P.S. Оп! Простите, только сейчас глянул профиль. Автор-то, оказывается, из Украины! moloshansk, в Киеве есть человек, который Вам, возможно, мог бы помочь.
Он бывший музыкант (закончил консерваторию), но занимается ремонтом и настройкой баянов и аккордеонов профессионального класса. Вот его сайт: Мир баяна


----------



## ze_go (1 Окт 2010)

dsch писал:


> за такие деньги встречал множество Юпитеров


3-голосых, 4-рядных - согласен, но 4-голосых, 5-рядных, цельнопланочных - это навряд ли


----------



## dsch (1 Окт 2010)

ze_go писал:


> 3-голосых, 4-рядных - согласен, но 4-голосых, 5-рядных, цельнопланочных - это навряд ли


видел, видел. Свой 5-рядный, 4-голосный, цельнопланочный сейчас продаю за 60 тыс. Пусть это не совсем Юпитер (в смысле, не московской фабрики), но аналог.


----------



## ze_go (1 Окт 2010)

аналог юпитеру - только юпитер, всё остальное - от лукавого (ИМХО)


----------



## dsch (1 Окт 2010)

ze_go писал:


> аналог юпитеру - только юпитер


отчасти соглашусь. Но видел я и аутентичные Юпитера за приблизительно такие же деньги.
А для студента училища и аналог будет очень неплох. Там главное освоить пятирядность и многотембровость. После Рубина-то.


----------



## ze_go (1 Окт 2010)

dsch писал:


> Но видел я и аутентичные Юпитера за приблизительно такие же деньги.

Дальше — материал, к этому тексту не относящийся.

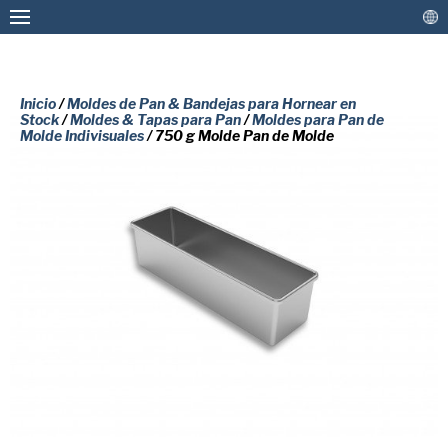
Inicio
/
Moldes de Pan & Bandejas para Hornear en
Stock
/
Moldes & Tapas para Pan
/
Moldes para Pan de
Molde Indivisuales
/ 750 g Molde Pan de Molde
Moldes y Bandejas a Medida
Moldes de Pan & Bandejas para Hornear en
Stock
COMPLETE EL SIGUIENTE
Recubrimientos y Mantenimiento
FORMULARIO PARA RECIBIR UNA
Más Soluciones
COPIA GRATUITA DEL DOCUMENTO
SOLICITADO.
Contacto
Nombre
(Obligatorio)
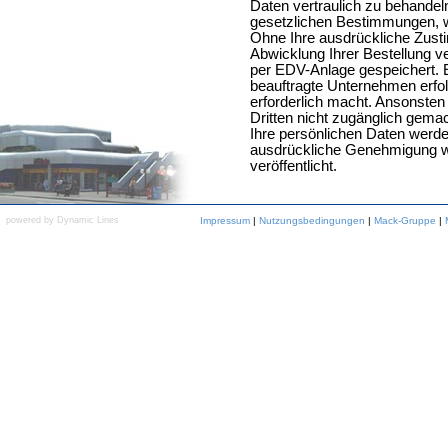
Daten vertraulich zu behandeln
gesetzlichen Bestimmungen, 
Ohne Ihre ausdrückliche Zust
Abwicklung Ihrer Bestellung
per EDV-Anlage gespeichert. E
beauftragte Unternehmen erfolg
erforderlich macht. Ansonsten
Dritten nicht zugänglich gemac
Ihre persönlichen Daten werde
ausdrückliche Genehmigung w
veröffentlicht.
powered by Dynamic Lines
Impressum
|
Nutzungsbedingungen
|
Mack-Gruppe
|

 проблема в том, что потом в этот инструмент (это я о "Юпитере" за 4000$) нужно будет "вложить" ещё немалую сумму денег, чтоб "довести" его до, скажем так, удобоваримого состояния


----------



## Евгений51 (1 Окт 2010)

*dsch*,
Он же у Вас без Выборки. Я говорил уже с начальником отдела куль туры. Каким образом перечислением это сделать. [email protected] yandex.ru отпишитесь поговорим.


----------



## dsch (1 Окт 2010)

Евгений51 писал:


> dsch,
> Он же у Вас без Выборки. Я говорил уже с начальником отдела куль туры. Каким образом перечислением это сделать. [email protected] yandex.ru отпишитесь поговорим.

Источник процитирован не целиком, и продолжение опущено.